___ DATA IN THIS EXERCISE

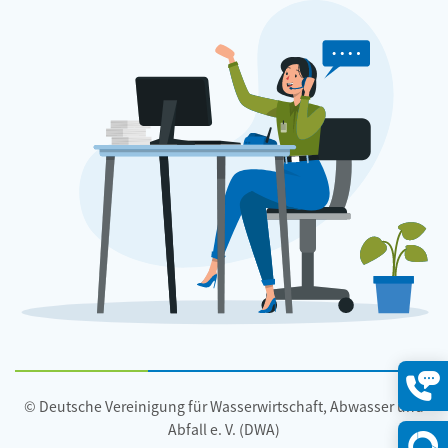
© Deutsche Vereinigung für Wasserwirtschaft, Abwasser und
Konta
öffne
Abfall e. V. (DWA)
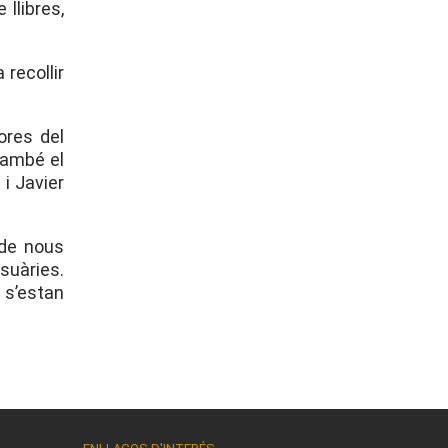
llibres,
 recollir
ores del
també el
 i Javier
 de nous
usuàries.
, s’estan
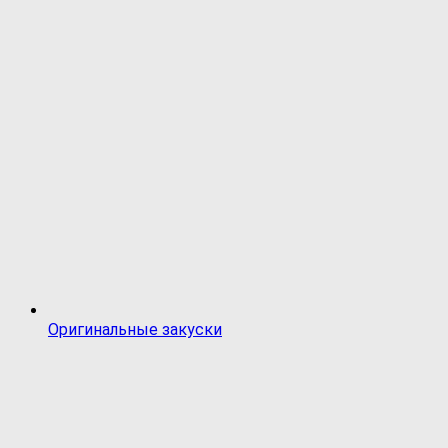
Оригинальные закуски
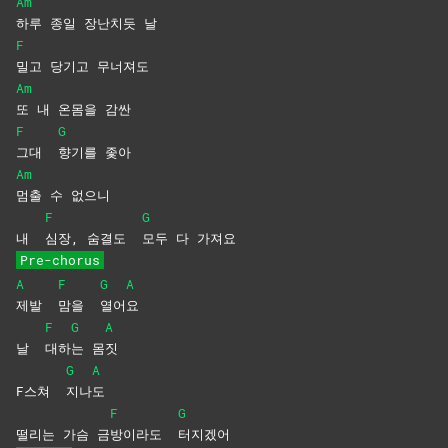
Am
하루 종일 장난치듯 날
F
밀고 당기고 무너져도
Am
또 내 온몸을 감싼
F
G
그대
향기를
좇아
Am
멈출 수 없으니
F
G
내
심장, 숨결도
모두 다 가져요
Pre-chorus
A
F
G
A
제발
맘을
열어
요
F
G
A
날
대하
는
몸
짓
G
A
F
스쳐
지나
도
F
G
떨리는 가슴 금
방이라도
터지겠어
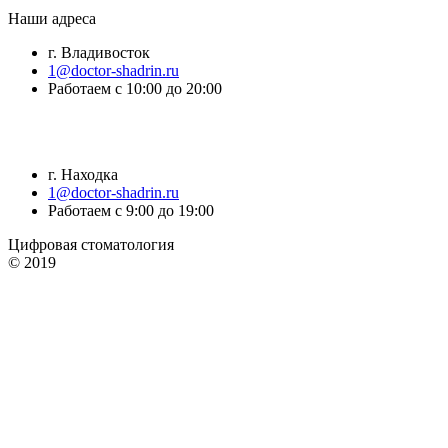
Наши адреса
г. Владивосток
1@doctor-shadrin.ru
Работаем с 10:00 до 20:00
г. Находка
1@doctor-shadrin.ru
Работаем с 9:00 до 19:00
Цифровая стоматология
© 2019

______

▶ [WHAT THIS TASK INVOLVES]
Look at the records above. Copy every line where the string "Работаем" occurs.

▶ [TASK SOLUTION]
Работаем с 10:00 до 20:00
Работаем с 9:00 до 19:00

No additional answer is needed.